Sherman Alexie is an award-winning poet, novelist, short-story writer, and filmmaker. He has published 22 books including The Absolutely True Diary of a Part-Time Indian, winner of a 2007 National Book Award; War Dances, recipient of the 2010 PEN/Faulkner Award; and The Lone Ranger and Tonto Fistfight in Heaven, which earned the PEN/Hemingway Award for Best First Book. His latest work, Blasphemy, is a collection of short stories old and new.
Alexie, a Spokane/Coeur d’Alene Indian, was raised on the Spokane Indian Reservation in Washington State. As an infant he was treated for hydrocephalus, which doctors feared would leave him developmentally disabled. To the contrary, he was reading by age three and tackled novels, including The Grapes of Wrath by age five. Alexie decided to leave the reservation for high school in Reardan, Washington, where he excelled in his studies and basketball.
Alexie decided to become a writer while attending Washington State University and in 1992, only a year after leaving WSU, published his first two poetry collections. Alexie’s first collection of short stories was published by Atlantic Monthly Press a year later and his first two novels followed shortly thereafter — Reservation Blues (1995), and Indian Killer (1996).

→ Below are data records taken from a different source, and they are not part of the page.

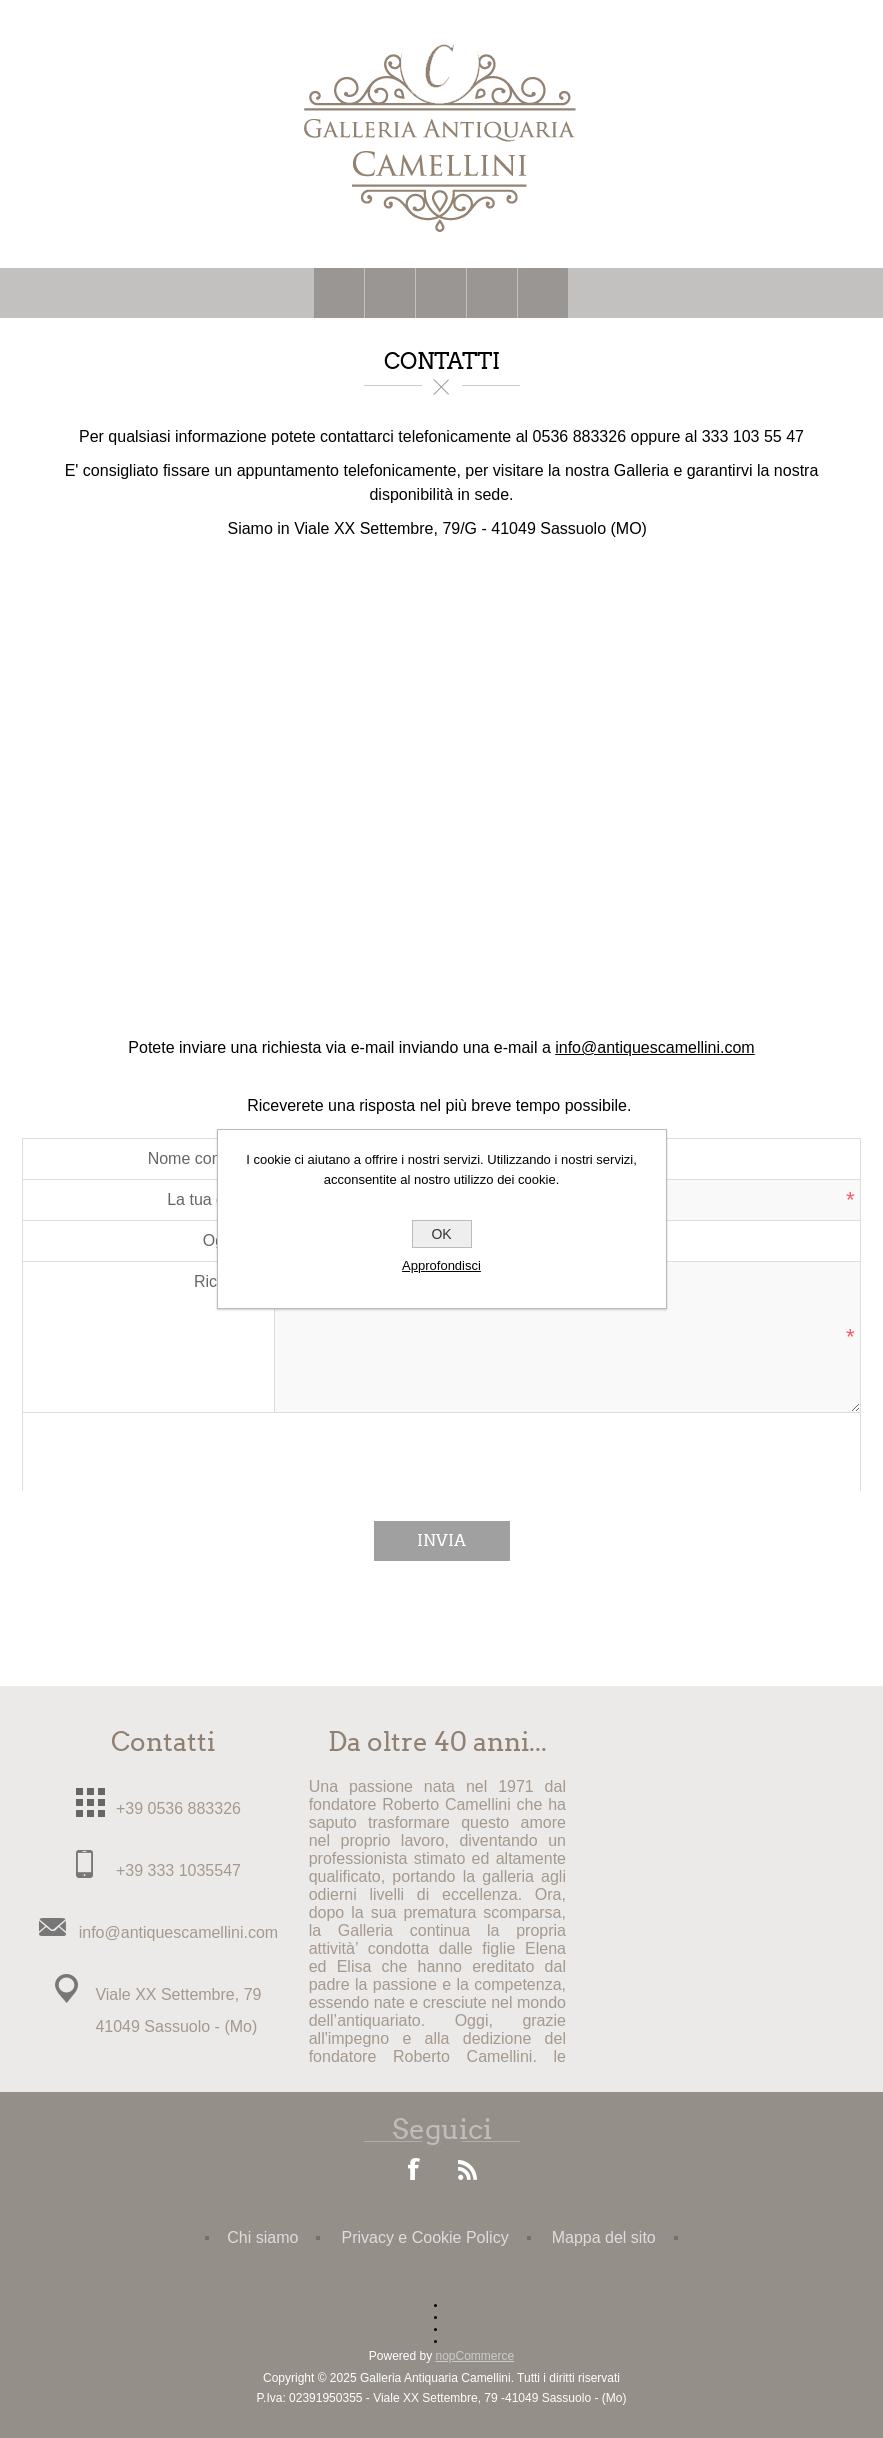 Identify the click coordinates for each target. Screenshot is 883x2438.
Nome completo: (206, 1158)
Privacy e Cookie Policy (424, 2237)
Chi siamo (262, 2237)
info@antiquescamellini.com (654, 1047)
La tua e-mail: (215, 1199)
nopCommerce (475, 2356)
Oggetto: (233, 1240)
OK (441, 1234)
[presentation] (442, 1452)
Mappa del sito (604, 2237)
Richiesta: (229, 1281)
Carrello (492, 293)
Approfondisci (441, 1265)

Alexie embarked on his first major filmmaking project, Smoke Signals, in 1997 with Chris Eyre, an award-winning director and producer who is Cheyenne and Arapaho Indian. The film, which was based on a short story in The Lone Ranger and Tonto Fistfight in Heaven, won an Audience Award and Filmmakers Trophy at the Sundance Film Festival in 1998 and was picked up for distribution by Miramax.
When not writing, Sherman is known for his commanding stage presence. He performs standup comedy, and held the title of World Heavyweight Poetry Champion for four consecutive years. He currently lives in Seattle with his wife and two children.